Data.
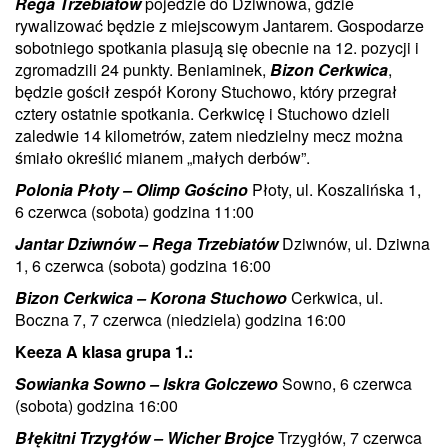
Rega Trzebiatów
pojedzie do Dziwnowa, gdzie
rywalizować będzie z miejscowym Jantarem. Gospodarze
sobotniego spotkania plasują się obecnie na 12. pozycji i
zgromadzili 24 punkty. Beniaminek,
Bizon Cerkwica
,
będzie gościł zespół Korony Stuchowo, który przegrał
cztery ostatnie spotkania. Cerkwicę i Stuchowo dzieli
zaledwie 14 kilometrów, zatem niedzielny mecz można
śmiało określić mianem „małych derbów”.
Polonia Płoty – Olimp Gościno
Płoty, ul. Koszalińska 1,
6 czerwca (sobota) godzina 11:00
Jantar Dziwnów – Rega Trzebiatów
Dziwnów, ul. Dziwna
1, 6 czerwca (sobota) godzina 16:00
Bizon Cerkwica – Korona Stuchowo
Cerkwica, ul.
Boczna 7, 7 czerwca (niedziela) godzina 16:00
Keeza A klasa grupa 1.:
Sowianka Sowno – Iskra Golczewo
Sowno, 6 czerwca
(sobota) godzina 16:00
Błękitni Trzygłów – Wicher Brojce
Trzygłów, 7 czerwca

What you should do. What is needed is an exact copy of the records above, with no pictures in it.

Solved problem.
Rega Trzebiatów
pojedzie do Dziwnowa, gdzie
rywalizować będzie z miejscowym Jantarem. Gospodarze
sobotniego spotkania plasują się obecnie na 12. pozycji i
zgromadzili 24 punkty. Beniaminek,
Bizon Cerkwica
,
będzie gościł zespół Korony Stuchowo, który przegrał
cztery ostatnie spotkania. Cerkwicę i Stuchowo dzieli
zaledwie 14 kilometrów, zatem niedzielny mecz można
śmiało określić mianem „małych derbów”.
Polonia Płoty – Olimp Gościno
Płoty, ul. Koszalińska 1,
6 czerwca (sobota) godzina 11:00
Jantar Dziwnów – Rega Trzebiatów
Dziwnów, ul. Dziwna
1, 6 czerwca (sobota) godzina 16:00
Bizon Cerkwica – Korona Stuchowo
Cerkwica, ul.
Boczna 7, 7 czerwca (niedziela) godzina 16:00
Keeza A klasa grupa 1.:
Sowianka Sowno – Iskra Golczewo
Sowno, 6 czerwca
(sobota) godzina 16:00
Błękitni Trzygłów – Wicher Brojce
Trzygłów, 7 czerwca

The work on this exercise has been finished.